William Grant

**Name of the Vulnerable Software and Affected Versions** Loggerhead versions prior to 1.18.1 **Description** The issue allows remote authenticated users to inject arbitrary web script or HTML via a filename, which is not properly handled in a revision view. This is due to a cross-site scripting (XSS) vulnerability in the `templatefunctions.py` file. **Recommendations** For versions prior to 1.18.1, update to version 1.18.1 or later to resolve the issue. As a temporary workaround, consider restricting access to the revision view to minimize the risk of exploitation.

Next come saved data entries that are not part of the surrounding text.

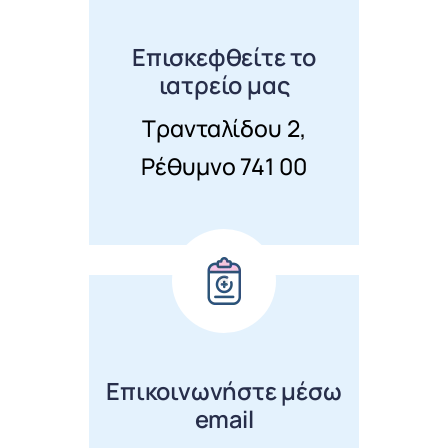
Επισκεφθείτε το
ιατρείο μας
Τρανταλίδου 2,
Ρέθυμνο 741 00
Επικοινωνήστε μέσω
email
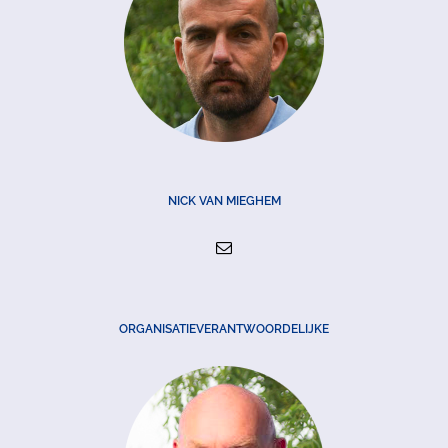
NICK VAN MIEGHEM
ORGANISATIEVERANTWOORDELIJKE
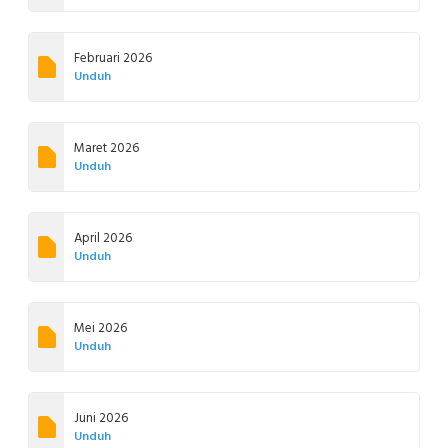
Februari 2026
Unduh
Maret 2026
Unduh
April 2026
Unduh
Mei 2026
Unduh
Juni 2026
Unduh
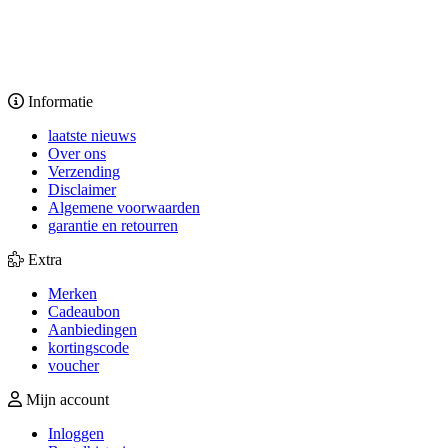
Informatie
laatste nieuws
Over ons
Verzending
Disclaimer
Algemene voorwaarden
garantie en retourren
Extra
Merken
Cadeaubon
Aanbiedingen
kortingscode
voucher
Mijn account
Inloggen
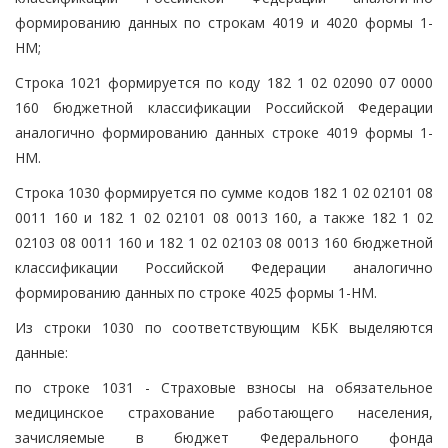
формированию данных по строкам 4019 и 4020 формы 1-
НМ;
Строка 1021 формируется по коду 182 1 02 02090 07 0000
160 бюджетной классификации Российской Федерации
аналогично формированию данных строке 4019 формы 1-
НМ.
Строка 1030 формируется по сумме кодов 182 1 02 02101 08
0011 160 и 182 1 02 02101 08 0013 160, а также 182 1 02
02103 08 0011 160 и 182 1 02 02103 08 0013 160 бюджетной
классификации Российской Федерации аналогично
формированию данных по строке 4025 формы 1-НМ.
Из строки 1030 по соответствующим КБК выделяются
данные:
по строке 1031 - Страховые взносы на обязательное
медицинское страхование работающего населения,
зачисляемые в бюджет Федерального фонда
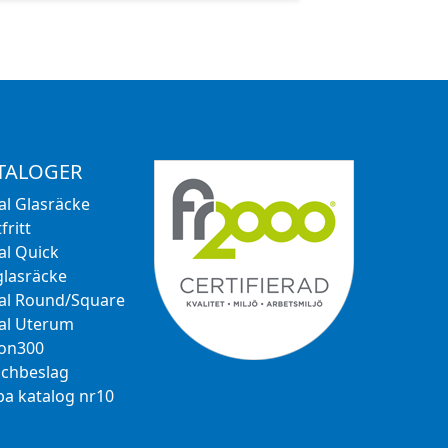
TALOGER
al Glasräcke
fritt
al Quick
glasräcke
al Round/Square
al Uterum
ion300
chbeslag
a katalog nr10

**Name of the Vulnerable Software and Affected Versions** dpkg versions prior to 1.14.29 **Description** A directory traversal issue exists in the dpkg-source component, allowing remote attackers to modify arbitrary files via a crafted Debian source archive. Multiple vulnerabilities in the dpkg-dev package may lead to disruption of integrity and availability of protected information, and exploitation can be done remotely. **Recommendations** For versions prior to 1.14.29, update to version 1.14.29 or later to resolve the issue. As a temporary workaround, consider restricting access to the dpkg-source component until a patch is available. Avoid using crafted Debian source archives in the affected dpkg versions to minimize the risk of exploitation.